Thanks to Mark Salkind at Urban for this recommendation, and it is spot-on. Pope’s book is in large part a report on her student shadowing, so it is especially useful that way for me and this project. She does it in a very different way– shadowing five students, multiple (many) times, all at the same school, and watching for how they are managing to “do” school.
September 9, 2008
Like Pope, I too aim to be an educational thinker dialed in too to the views of our students, and to use shadowing for this goal. She says at the book’s end: “Only by working closely with high school students and by listening to their needs, frustrations, and desires may we begin to pursue answers to the important questions raised here. Without their voices, we are missing a key component of any conversation on school success.”
What does she find? No surprise– her subtitle reveals all. High school students at this “good” high scoring comprehensive public high school are competitive, good-grade obsessed, exhausted, disengaged, overextended, bored, prone to cheating, and stressed out. Teachers are “blind” to student experiences and see “only one side of a the student.” They are trapped by the realities of an overcrowded, impersonal, bureaucratic and competitive school system;” they are “robo-teachers,” they “go through the motions,” they multi-task, they suffer from stress and burn-out. Schools have “fragmented schedules,” are too large, too tracked, and too departmentalized. It is a bit of a tale of woe.
But there is another way… School and class size matter, teacher relationships with students can have a great impact, and we have to reduce competition and grade grubbing. Parents need to tap down the incessant pressure for elite university admission (a message loudly echoed by Levine’s Price of Privilege).
And we have to honor our students wish for genuine engagement. As Pope explains, her shadowed students are at their best when doing activities meaningful to them: community service, theater, a presentation. Here they are “extremely focused on their work, passionately committed to doing it in the best possible way, and willing to toil long hours until satisfied.”
“What students say they want are more opportunities to do real work as opposed to game-playing… These students long for what they believe is genuine, real success for jobs done well, a different kind of success from what they experience for the most part in school.
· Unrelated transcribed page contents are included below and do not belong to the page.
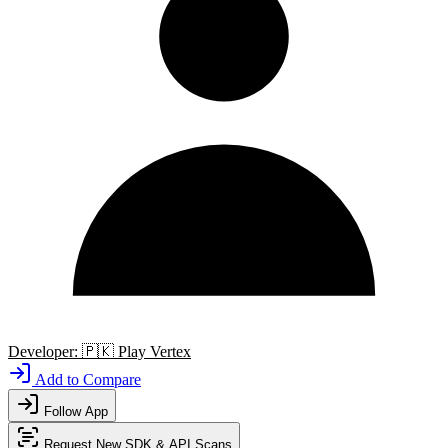
Developer:
🇵🇰
Play Vertex
Add to Compare
Follow App
Request New SDK & API Scans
They want more moments of engagement in school and, ideally, a context that supports this kind of learning. ”
Pope doesn’t tell us a lot about where we might find this, but does refer to and endorse schools where curricula is designed “around a small number of concepts and skills to be covered in depth…choose to organize lessons around central challenges or problems to be solved, many of which have application to the world outside of school.”